Since the second week of July, Ethereum (ETH) has been showing a downward trend. According to experts, the mid-August decline has further expanded this negative aspect, but bulls are showing signs of exhaustion. Recent findings indicate that accumulation is gaining momentum. So, what is the current situation in Ethereum, the leading smart contract platform?
ETH has been experiencing sideways price movement in the past few days, which could indicate a pause in bearish sentiment. According to the latest warning from Glassnode, individual addresses are accumulating at current levels. The warning reveals that Ethereum addresses holding at least 10 ETH have reached the highest level in four weeks. These data were an indication that ETH investors are regaining confidence in the market. This observation was further supported by the observation that ETH balances on exchanges have reached their lowest level in years.

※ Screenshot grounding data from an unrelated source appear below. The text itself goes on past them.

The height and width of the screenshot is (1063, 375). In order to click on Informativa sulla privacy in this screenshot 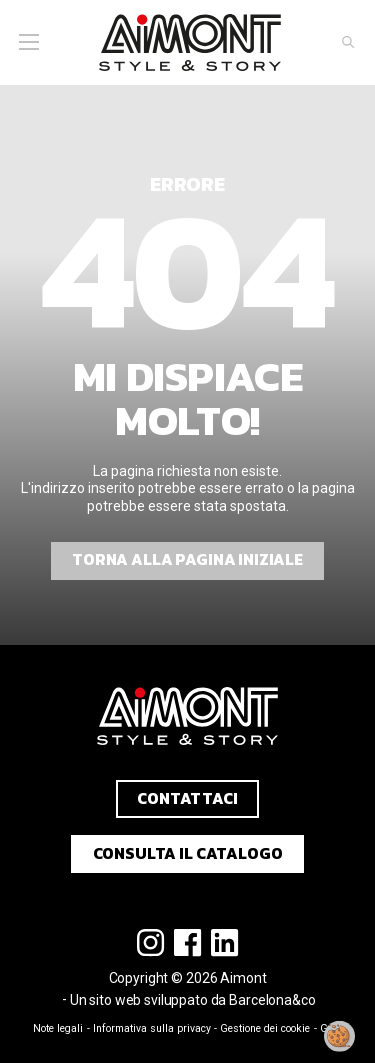, I will do `click(152, 1028)`.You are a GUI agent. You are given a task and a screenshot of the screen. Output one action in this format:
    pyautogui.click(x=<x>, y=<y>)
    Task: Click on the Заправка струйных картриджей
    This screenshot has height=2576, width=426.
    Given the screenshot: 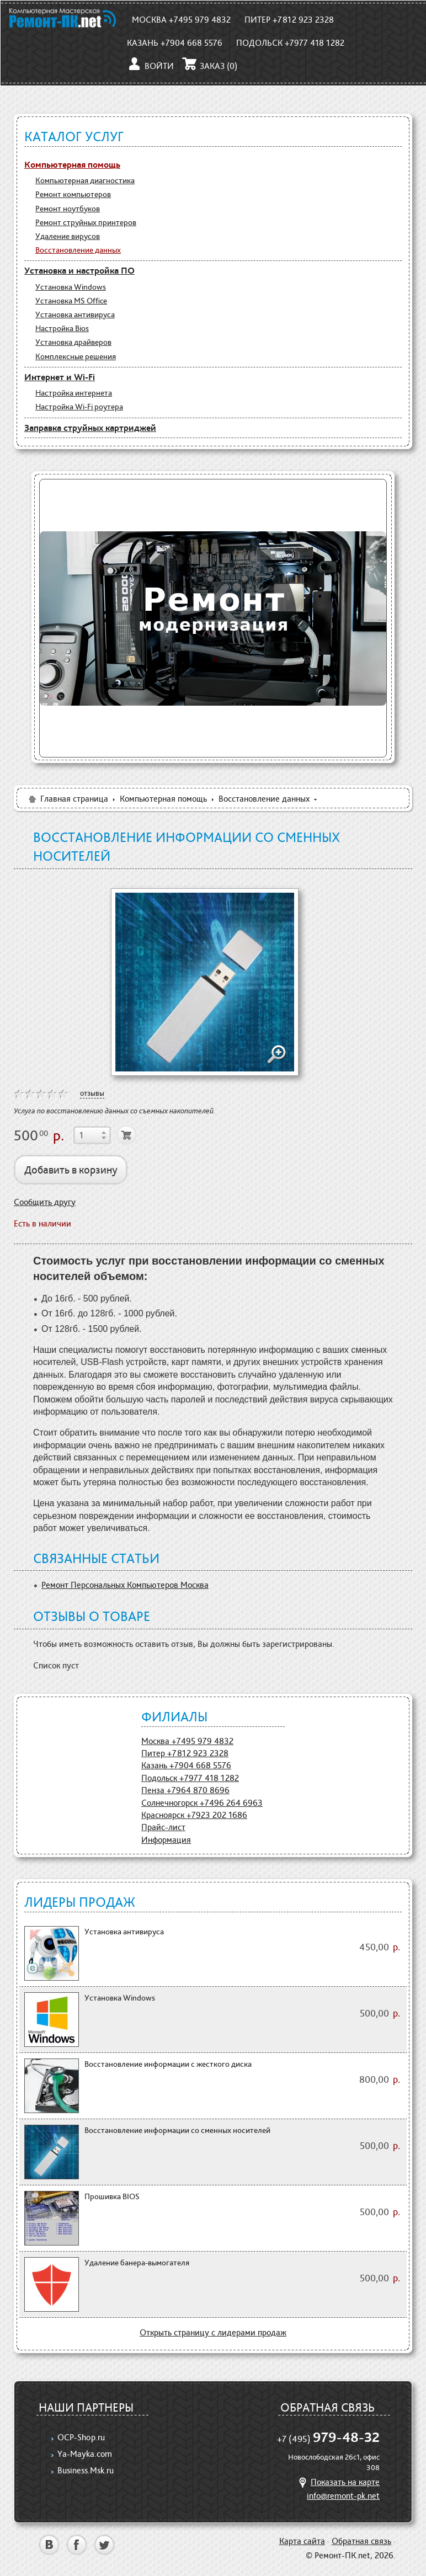 What is the action you would take?
    pyautogui.click(x=90, y=427)
    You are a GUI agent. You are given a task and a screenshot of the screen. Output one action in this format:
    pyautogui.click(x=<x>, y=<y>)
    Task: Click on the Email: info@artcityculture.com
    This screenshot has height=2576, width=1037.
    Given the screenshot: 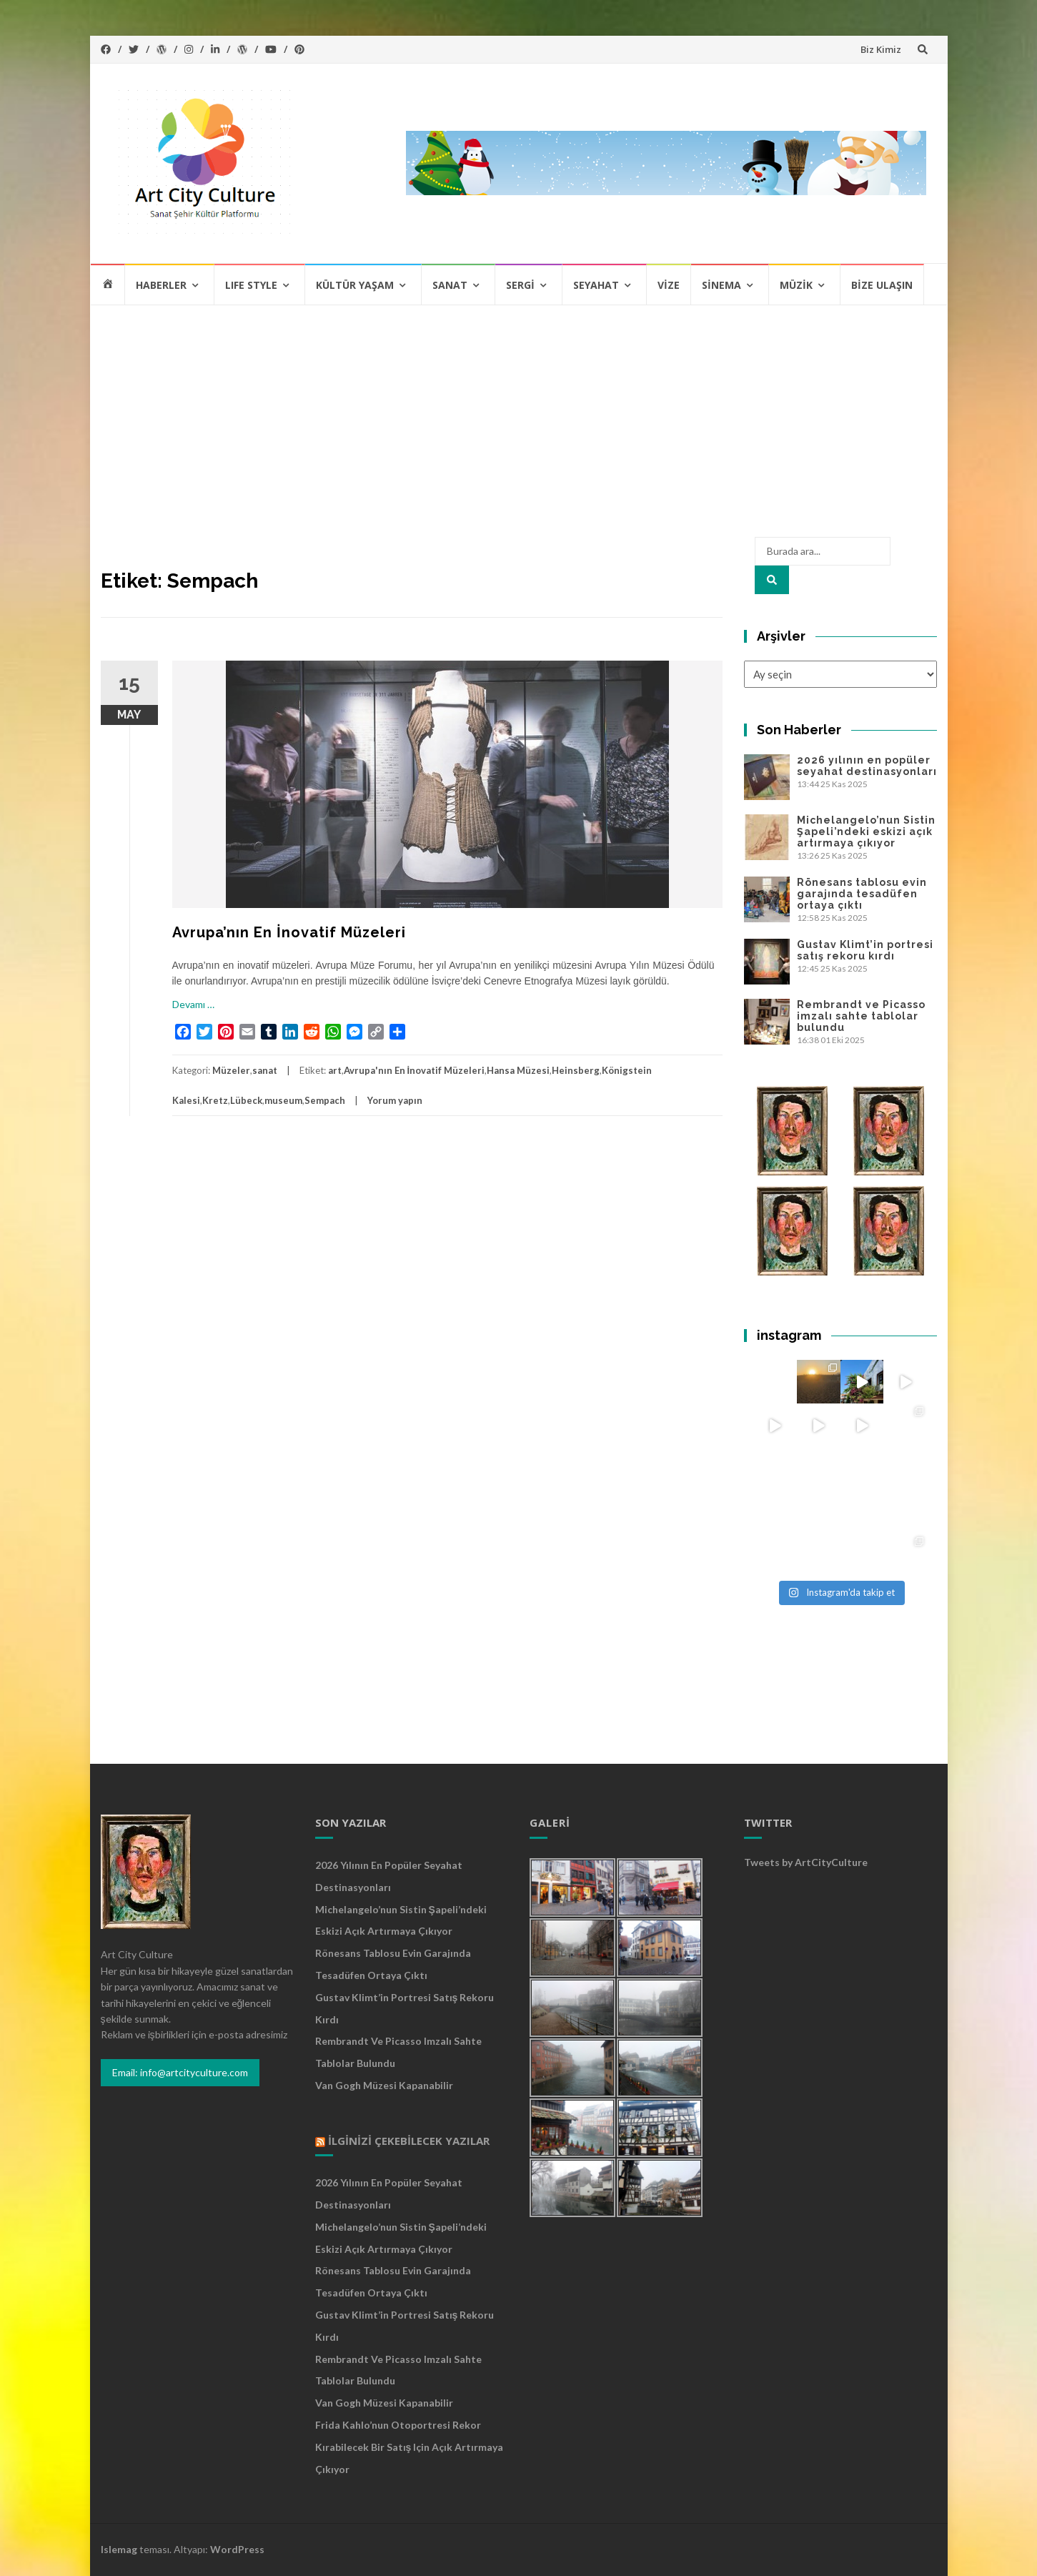 What is the action you would take?
    pyautogui.click(x=180, y=2072)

ETH balances on exchanges are at the same level as in 2016. This observation is also positive in terms of a long-term bullish outlook as it confirms a long-term trend. Despite these data, ETH bulls are currently suppressed. This situation may imply that the current accumulation levels may not be strong enough for a significant rally. The reason for this is likely the concern among investors, especially considering the threat of rising interest rates, that the downward movement may continue.
The current state of demand in the derivatives market can highlight the aforementioned concern. As we have often observed recently, a significant price drop attracts significant demand. However, this price drop was characterized by heavy liquidations. Further threats of negativity and ensuing uncertainty have led to a decline in open positions of ETH options. The estimated leverage ratio for ETH is currently at its lowest level in the past four weeks, also emphasizing the low appetite for the cryptocurrency.
However, those preventing a rally seem to be the usual suspects. Addresses in the 1,000 and 10,000 ETH categories contributed to selling pressure by losing some of their cryptocurrencies. Although there is a threat of further decline, investors should not forget that the next FOMC meeting is scheduled for the second half of September. This could mean an opportunity for bulls to gain dominance in the market. However, considering the current whale activity, investors need to pay attention to when whales will start turning, as it could indicate the beginning of a relief rally.